▶ _YOUR INSTRUCTIONS_
Your output must be the lines below from the line containing "VALENCIA CF" to the line containing "Шлифмашина угловая Einhell TC-AG 125, 850Вт, 125мм", both lines included, reproduced exactly and without pictures.

▶ _Collected data_
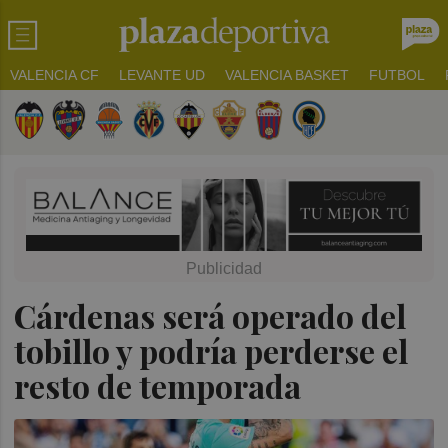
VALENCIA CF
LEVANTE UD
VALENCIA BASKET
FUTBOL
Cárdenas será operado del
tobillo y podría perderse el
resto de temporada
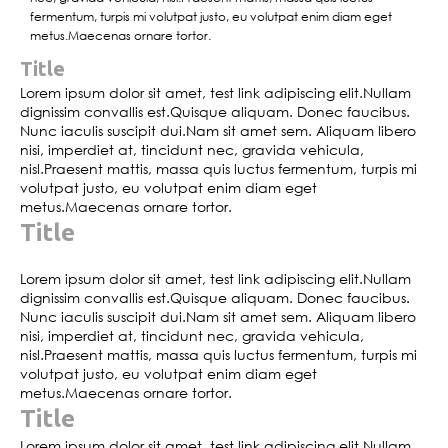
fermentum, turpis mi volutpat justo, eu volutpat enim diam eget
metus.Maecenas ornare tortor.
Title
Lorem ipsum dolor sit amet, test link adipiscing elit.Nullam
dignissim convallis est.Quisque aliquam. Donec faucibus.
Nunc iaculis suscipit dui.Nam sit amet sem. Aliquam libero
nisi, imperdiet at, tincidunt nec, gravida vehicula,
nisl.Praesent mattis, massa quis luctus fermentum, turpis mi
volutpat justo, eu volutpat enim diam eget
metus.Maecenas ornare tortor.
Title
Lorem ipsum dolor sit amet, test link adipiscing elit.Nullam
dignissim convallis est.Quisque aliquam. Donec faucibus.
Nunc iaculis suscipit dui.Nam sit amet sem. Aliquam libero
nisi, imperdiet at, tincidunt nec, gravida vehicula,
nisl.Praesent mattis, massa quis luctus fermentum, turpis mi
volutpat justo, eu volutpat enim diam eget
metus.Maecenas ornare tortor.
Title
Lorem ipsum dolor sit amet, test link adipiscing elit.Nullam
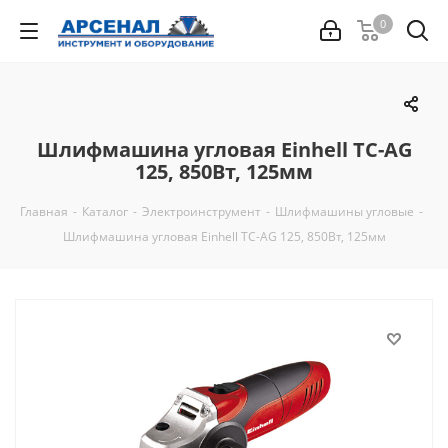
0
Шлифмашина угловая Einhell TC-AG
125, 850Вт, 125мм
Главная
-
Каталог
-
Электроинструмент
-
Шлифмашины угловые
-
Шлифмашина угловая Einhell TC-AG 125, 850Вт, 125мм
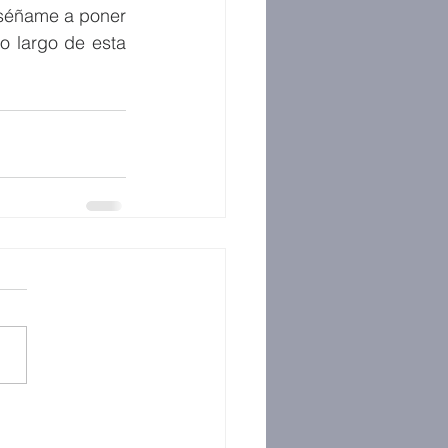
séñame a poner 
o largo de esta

...

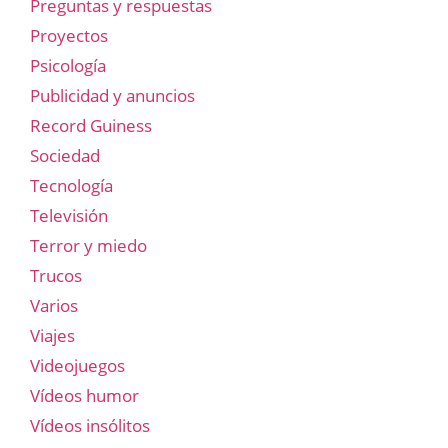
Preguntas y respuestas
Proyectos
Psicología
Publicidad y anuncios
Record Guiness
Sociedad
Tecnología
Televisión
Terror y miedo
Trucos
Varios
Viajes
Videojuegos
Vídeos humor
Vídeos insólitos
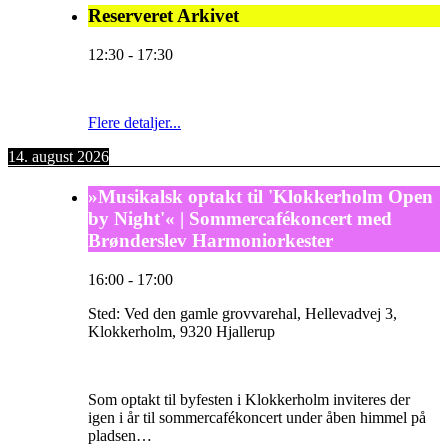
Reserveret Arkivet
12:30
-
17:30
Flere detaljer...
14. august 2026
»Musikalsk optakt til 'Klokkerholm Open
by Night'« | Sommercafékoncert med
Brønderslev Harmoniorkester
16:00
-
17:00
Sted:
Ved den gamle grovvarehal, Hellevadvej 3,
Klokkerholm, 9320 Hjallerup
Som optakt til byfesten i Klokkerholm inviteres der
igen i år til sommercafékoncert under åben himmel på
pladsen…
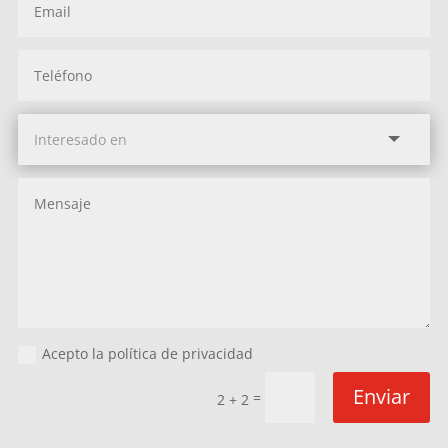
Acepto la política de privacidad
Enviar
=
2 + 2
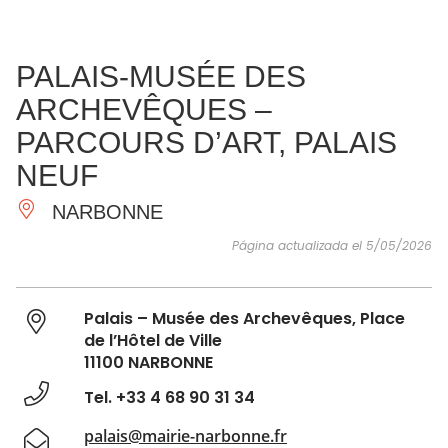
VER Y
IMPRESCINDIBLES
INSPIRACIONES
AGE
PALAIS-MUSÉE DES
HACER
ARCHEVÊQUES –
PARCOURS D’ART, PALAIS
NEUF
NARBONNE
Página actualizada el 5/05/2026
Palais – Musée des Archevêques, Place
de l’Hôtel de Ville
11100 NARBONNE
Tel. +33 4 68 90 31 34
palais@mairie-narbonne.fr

▶ _SOLUTION TO THIS PROBLEM_
VALENCIA CF
LEVANTE UD
VALENCIA BASKET
FUTBOL
Cárdenas será operado del
tobillo y podría perderse el
resto de temporada
fermentum, turpis mi volutpat justo, eu volutpat enim diam eget
metus.Maecenas ornare tortor.
Title
Lorem ipsum dolor sit amet, test link adipiscing elit.Nullam
dignissim convallis est.Quisque aliquam. Donec faucibus.
Nunc iaculis suscipit dui.Nam sit amet sem. Aliquam libero
nisi, imperdiet at, tincidunt nec, gravida vehicula,
nisl.Praesent mattis, massa quis luctus fermentum, turpis mi
volutpat justo, eu volutpat enim diam eget
metus.Maecenas ornare tortor.
Title
Lorem ipsum dolor sit amet, test link adipiscing elit.Nullam
dignissim convallis est.Quisque aliquam. Donec faucibus.
Nunc iaculis suscipit dui.Nam sit amet sem. Aliquam libero
nisi, imperdiet at, tincidunt nec, gravida vehicula,
nisl.Praesent mattis, massa quis luctus fermentum, turpis mi
volutpat justo, eu volutpat enim diam eget
metus.Maecenas ornare tortor.
Title
Lorem ipsum dolor sit amet, test link adipiscing elit.Nullam
0
Шлифмашина угловая Einhell TC-AG
125, 850Вт, 125мм
Главная
-
Каталог
-
Электроинструмент
-
Шлифмашины угловые
-
Шлифмашина угловая Einhell TC-AG 125, 850Вт, 125мм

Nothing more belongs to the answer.